AUGUSTA — As you were taking in a parade and spending time with your family Thursday, Charlie Squires and his Central Maine Pyrotechnics crew labored in the scorching heat and humidity to unload a 20-foot box truck filled with launching racks, shells and plywood.

On Thursday night, after thousands of people oohed and aahed at the city’s Fourth of July fireworks show, Squires and his crew was expecting to spend hours tearing all the gear down and delivering it back to the company’s headquarters in Hallowell.

And for Squires, the 14-plus-hour day will all be worth it for the 20 minutes of enjoyment and the applause he always hears at the end.

“It’s an enjoyable experience,” he said. “When you figure your responsible for giving 8- to 10,000 people 20 minutes of joy, it’s a good thing.”

Squires, 59, has been a fireworks technician for Central Maine Pyrotechnics for about 25 years. A retired Augusta firefighter, Squires has handled the city’s Fourth of July shows for years.

Thursday’s program included more than 1,100 shells, all between 2.5 and 5 inches in diameter.

Nearly half of those shells, or 520, were to be ignited during the finale, Squires said.

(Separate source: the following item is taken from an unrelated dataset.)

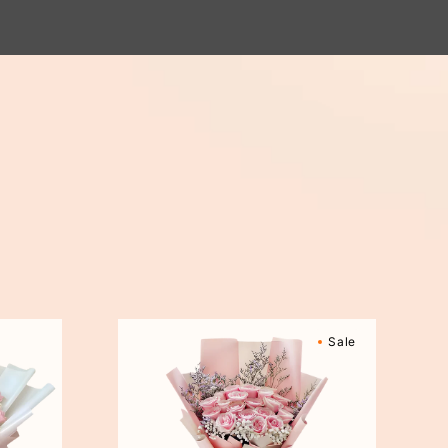
Sweetly
Sale
Scented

He said Central Maine Pyrotechnics offers up a 10-inch shell, but most shows average 6 inches or less.

“One 8-inch shell is equal to a whole lot of little shells,” Squires said. “If you want a good show, you need numbers.”

Squires and his crew of five, comprised of family and friends, many of whom have helped him set up for years, arrived at the East Side Boat Landing at noon to begin setting up for the 9:15 p.m. show.

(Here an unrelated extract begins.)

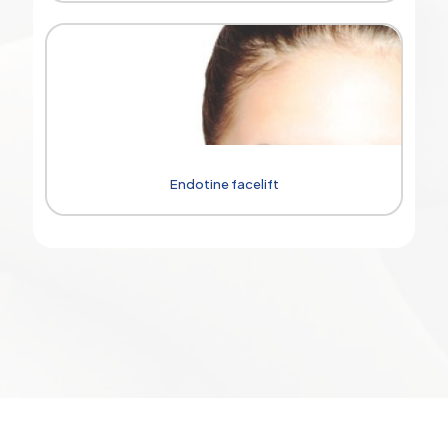
Endotine facelift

The first obstacle is clearing the area of people and blocking it off with yellow tape. State regulations require a launch site with a 350-foot “hot zone” that is free of people, overhangs, buildings and flammable material.

“This site is tricky,” Squires said. “The bigger the shell, the greater the (setback) distance.”

The safety zone is necessary to reduce the likelihood of damaging a building or injuring a person, but injuries can still occur. Squires, who was working in Augusta, and Thomas Thorndike, another Central Maine Pyrotechnics technician who was putting on a Belgrade show, were injured when shells exploded uncharacteristically during Fourth of July shows in 2010. Squires suffered a broken finger; Thorndike, first-degree burns on his face.

“It was the first time I’d been hurt,” Squires said.

The State Fire Marshal’s Office invested both and determined the incidents were just accidents. Both operators had followed proper procedure.

“They aren’t 100 percent predictable,” Squires said. “They have been known to do things you don’t plan on them doing.”

After clearing the park of people, Squires and his crew got to work setting up for the show. They unloaded several boxes of shells, and then the crew starting sorting launching racks according to size and placement in the program. The racks look similar to wooden pallets, but they are custom-built to hold a row of several launching tubes securely. The tubes themselves are fiberglass and resemble polyvinyl chloride plastic in look and feel. Sections of plywood, each about 4 feet long and a couple of feet wide, are nailed to the racks to hold the launch tubes at an angle to shoot the ordnance out over the Kennebec River.

The racks were placed in a line along the river’s edge, with the opening barrage on one end and the finale on the other. The opening sequence and the finale are ignited by a single fuse; but for much of the show, Squires lights each shell individually.

“You have to pay attention and be aware of what is going on around you,” Squires said. “I haven’t seen a show in 25 years.”

That may change next year. Squires and his wife, who will retire soon, have agreed that this will be the last year he’s in charge of a Fourth of July show. He hopes to turn the job over to his son-in-law, Chris DeLisle, who has worked with Squires for about 16 years.

“We want to do a little bit of traveling,” Squires said of his wife. “She really worries, especially since I got blown up a few years ago.”